How it happened

September 20, 2028: Doug O’Brien recently testified before the U.S. House Small Business Committee and the Senate Small Business committee on the role that cooperatives played in saving tens of thousands of small Main Street businesses in the wake of the economic downturn in the early 2020’s. He explained how a robust set of financial, technical assistance, and educational tools were set up quickly in 2021 to make it possible for workers, consumers, and small business owners to convert small businesses to worker, consumer, or multi-stakeholder cooperatives. Specifically, he pointed to:

  • Sizeable dedicated resources at the Small Business Administration through Small Business Development Centers and the U.S. Department of Agriculture that ensured nearly all small businesses that were considering selling or closing their business understood the opportunity to convert the business to a co-op;
  • A new finance mechanism that complimented the National Cooperative Bank, credit unions and CDFI that made it possible for people in local communities as well as social impact investors to finance the transactions;
  • An army of technical assistance specialists funded by SBA and USDA to help people with the complicated work of establishing a cooperative and transferring an ongoing business;
  • The emphasis of this work in persistent poverty and communities of color in both urban and rural communities.
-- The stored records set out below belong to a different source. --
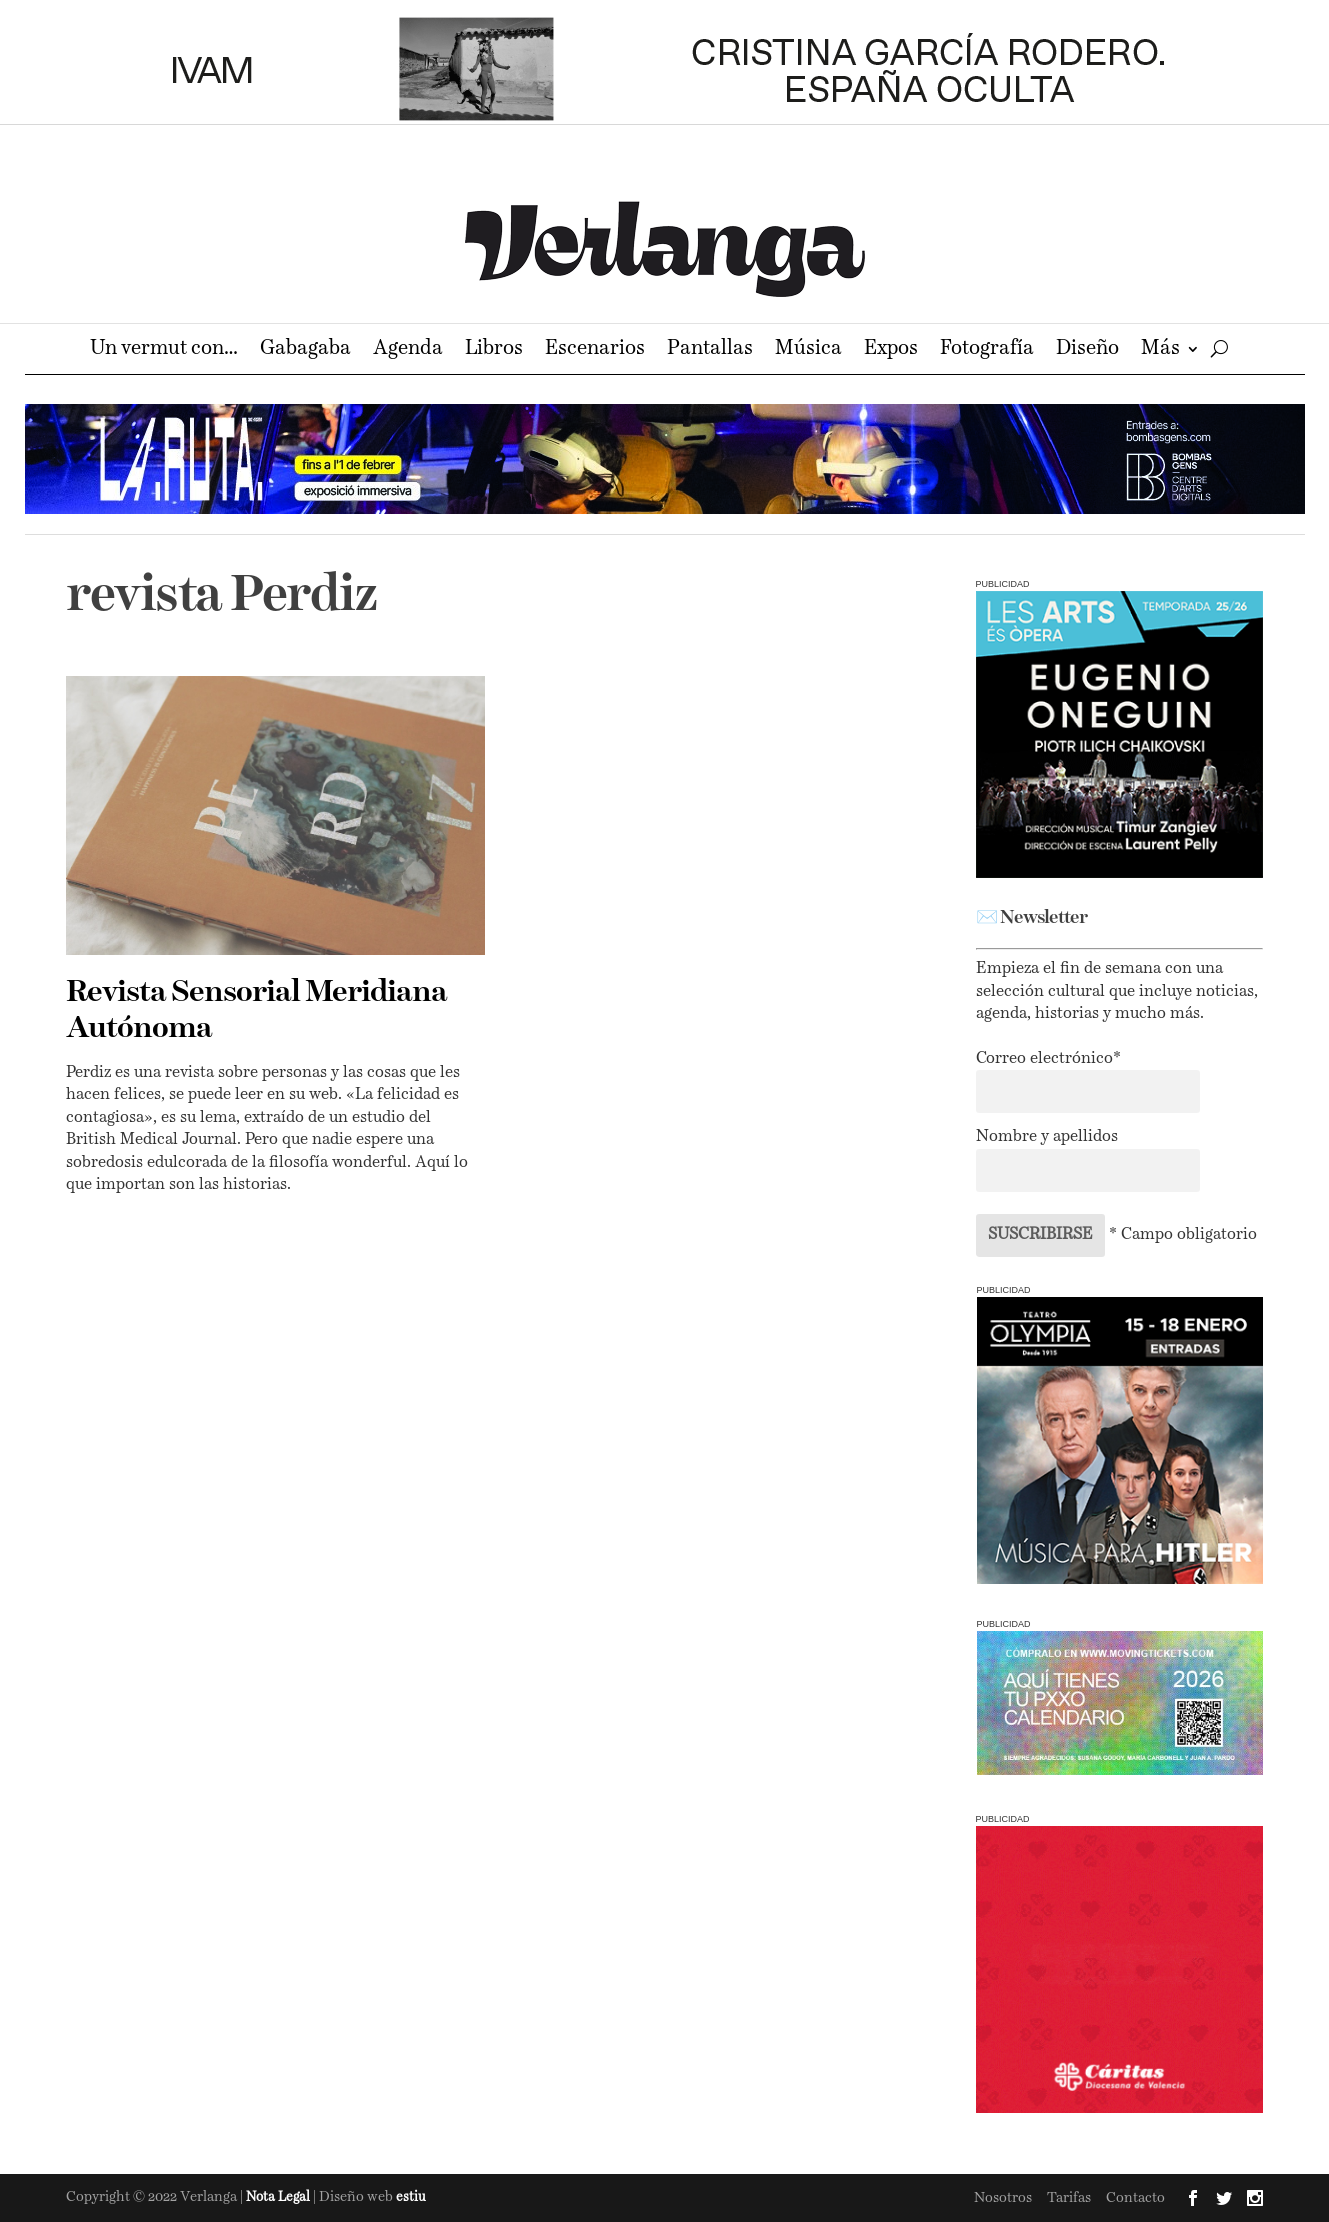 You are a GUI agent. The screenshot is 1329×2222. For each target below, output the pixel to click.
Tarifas (1069, 2198)
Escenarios (595, 350)
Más (1160, 350)
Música (808, 350)
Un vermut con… (164, 350)
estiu (411, 2197)
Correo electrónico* (1048, 1059)
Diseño (1087, 350)
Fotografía (987, 350)
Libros (494, 350)
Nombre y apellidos (1047, 1137)
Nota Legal (279, 2197)
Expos (891, 350)
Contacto (1135, 2198)
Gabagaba (305, 350)
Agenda (408, 350)
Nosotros (1003, 2198)
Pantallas (710, 350) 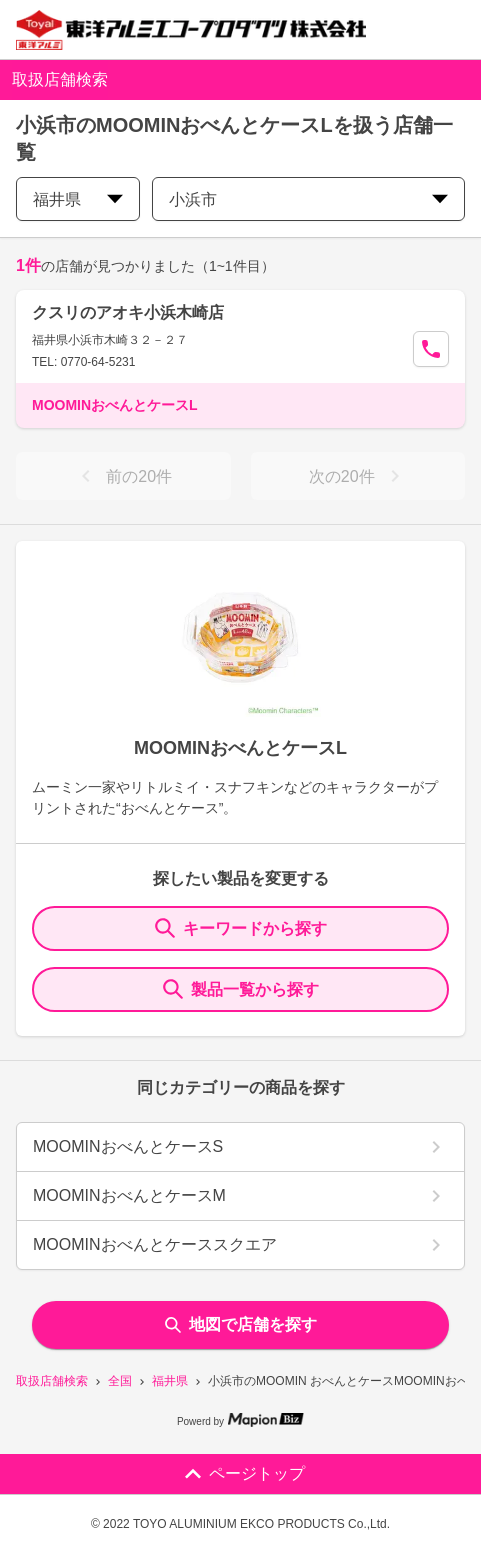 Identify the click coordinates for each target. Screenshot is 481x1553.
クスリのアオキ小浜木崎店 (128, 312)
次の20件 (358, 476)
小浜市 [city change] (308, 199)
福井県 (170, 1381)
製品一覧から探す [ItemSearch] (241, 989)
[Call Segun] (431, 349)
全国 (120, 1381)
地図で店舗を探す (241, 1324)
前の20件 (123, 476)
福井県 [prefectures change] (78, 199)
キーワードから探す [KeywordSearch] (241, 928)
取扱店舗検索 (52, 1381) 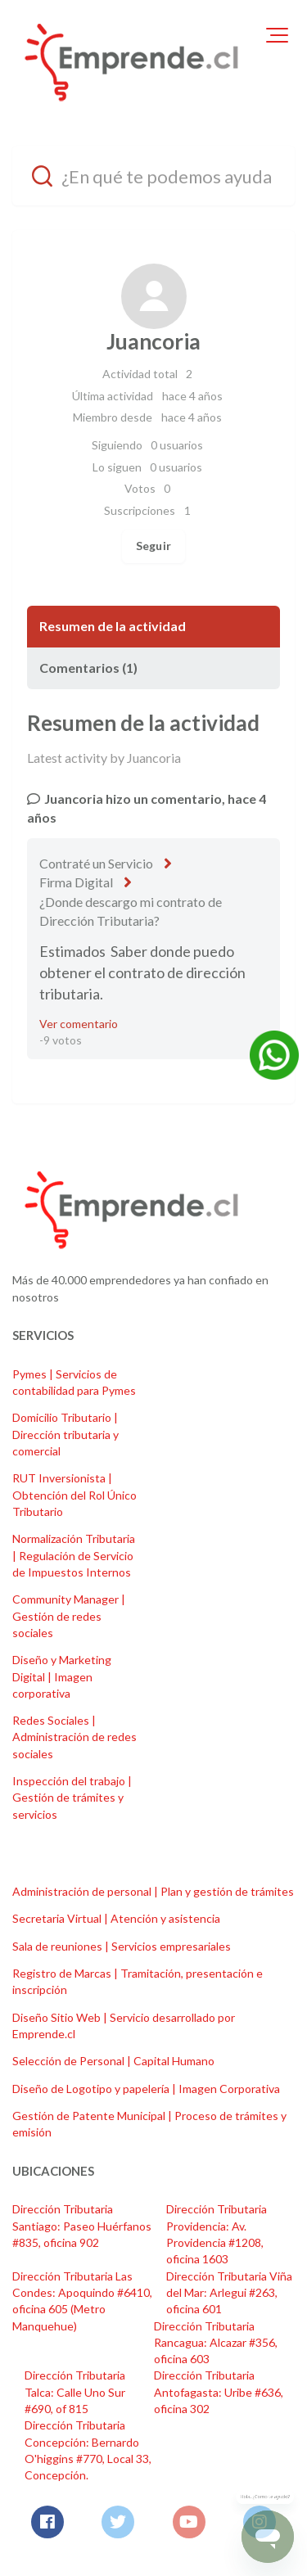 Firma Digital (76, 882)
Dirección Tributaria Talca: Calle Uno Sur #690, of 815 (75, 2392)
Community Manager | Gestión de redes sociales (68, 1616)
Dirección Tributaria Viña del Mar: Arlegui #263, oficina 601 (229, 2293)
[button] (277, 35)
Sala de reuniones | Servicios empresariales (121, 1946)
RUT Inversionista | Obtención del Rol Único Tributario (74, 1494)
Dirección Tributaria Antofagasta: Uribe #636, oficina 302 (218, 2392)
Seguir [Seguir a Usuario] (153, 546)
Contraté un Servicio (96, 863)
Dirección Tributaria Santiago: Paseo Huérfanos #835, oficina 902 (81, 2225)
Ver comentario (78, 1024)
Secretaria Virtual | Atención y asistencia (116, 1918)
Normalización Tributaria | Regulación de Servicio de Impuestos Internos (73, 1555)
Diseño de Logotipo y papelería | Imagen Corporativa (146, 2089)
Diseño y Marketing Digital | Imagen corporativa (61, 1676)
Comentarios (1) (88, 667)
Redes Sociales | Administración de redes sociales (74, 1737)
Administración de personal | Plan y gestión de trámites (153, 1891)
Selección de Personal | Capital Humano (113, 2061)
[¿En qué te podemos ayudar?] (153, 175)
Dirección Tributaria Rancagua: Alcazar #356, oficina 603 (216, 2342)
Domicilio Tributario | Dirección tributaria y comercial (65, 1434)
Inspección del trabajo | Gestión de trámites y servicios (72, 1797) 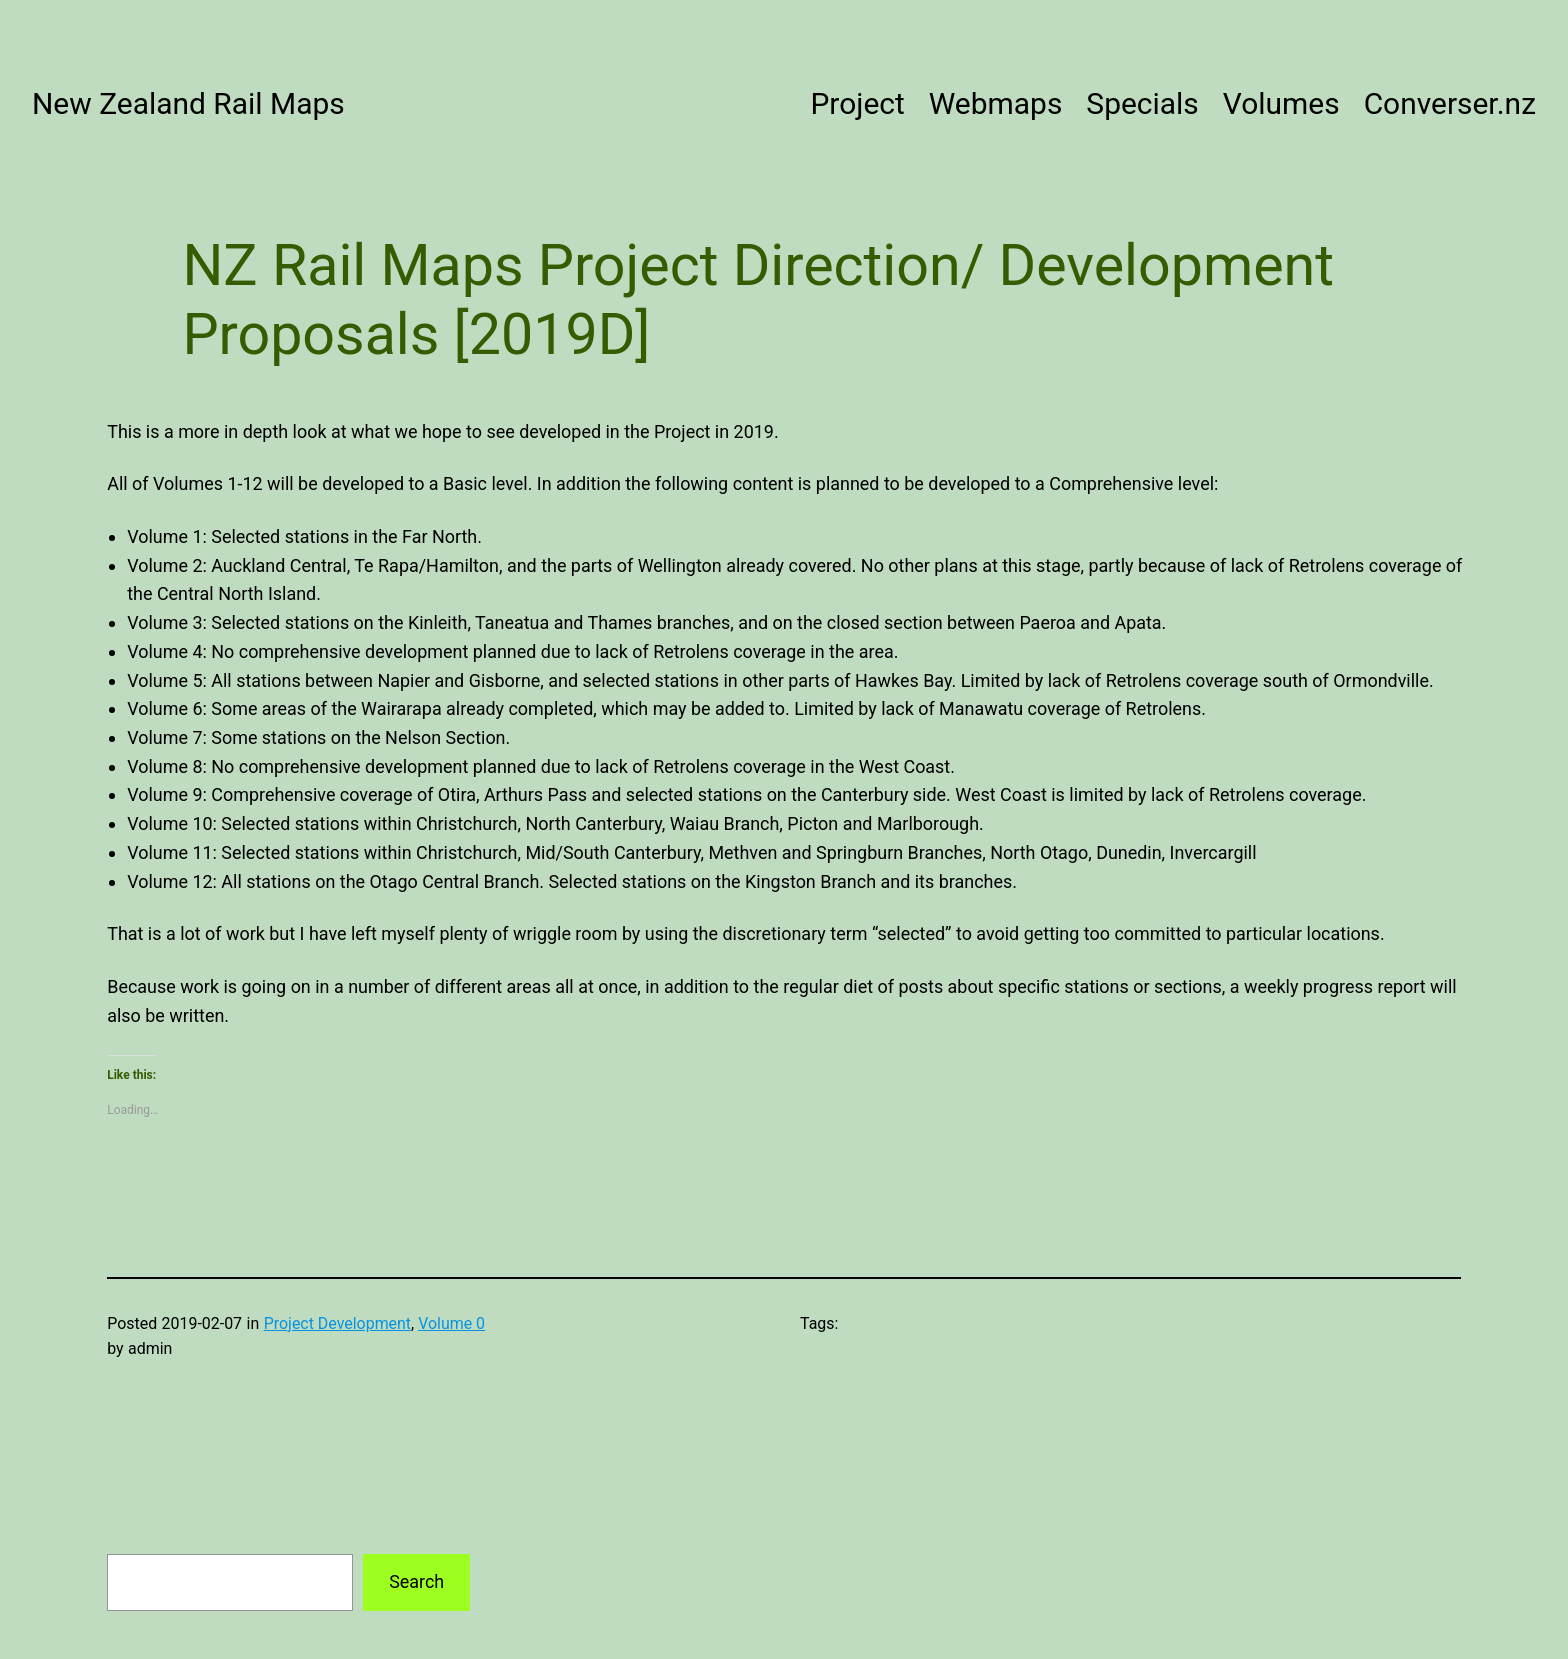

By GAO estimates, over 50,000 minority and women owned businesses were created with the coordinated policy strategy.

O’Brien also pointed to the crucial role that worker-owned cooperatives have played in the reengineering of the child-care and home care sectors. With the infusion of billions of dollars into these critical sectors in the early part of the decade, the cooperative community presented an elegant solution embraced by policy makers: Empower the workers – who are much more likely to be women and people of color – to own and control thousands of the new small businesses that solve some of the most nettlesome local community challenges.

What O’Brien did not share at the Congressional Hearings was the ground work that made these changes possible. An extraordinary effort to build grassroots and grasstops support emanated from the twin locus of the formidable established cooperative community as well as the energy and ingenuity of the Shared Ownership Coalition. This blend of old and new leveraged the strength of millions of people seeking a solution to systems that resulted in yawning inequality, intransigent climate policy, and a new era of technopolies that captured most of the value of the knowledge-based economy to benefit the few.

The alliance was not always easy. It took deep work so that key players understood the impassioned and settled views of many leaders – from all quarters. Different players also had varying ideas on how and when to use certain tactics. Some excelled at quiet conversations seeking to move key policy makers, while others were much more upfront and sought to bold tactics designed to optimize attention and exposure.

The movement not only shifted the ground on how people think about cooperatives in the realm of small businesses; it also created a real alternative for knowledge-based workers to join together at scale so that consumers again realized real choice in the marketplace. For many people across the globe, the success of the movement has provided agency not recognized for generations. The people who have come of age in this era – known as the C-19’s – promise to continue to bend the arc of history away from the injustices and inequities that became so stark earlier in the decade. The recent successes are first set of transformational events resulting from the organizing, coalition building, and strategic advocacy in the last decade.

2 thoughts on “How it happened

  1. Hi Doug–You’ve given me part of the answer to my question of what specific policy recommendations are needed to make the world I envision in 2050 possible. I love the world we’re building toward! As an advisor to businesses, I found many business owners would avoid SBA loans if at all possible because of burden requiring personal guarantees. Many also were reluctant to consider an ESOP because they couldn’t get their “number” from the sale of the business, it felt too risky to finance personally, or they felt their employees were inadequately trained/prepared to run a business. (Some even got that they hadn’t done enough to develop them). As I understand from Jennifer, that personal guarantee is also what makes it nearly impossible to lend to coops today. So I’m curious to hear you tell us more about “A new finance mechanism that complimented the National Cooperative Bank [sorry–what is that?like CoBank?], credit unions and CDFI that made it possible for people in local communities as well as social impact investors to finance the transactions”.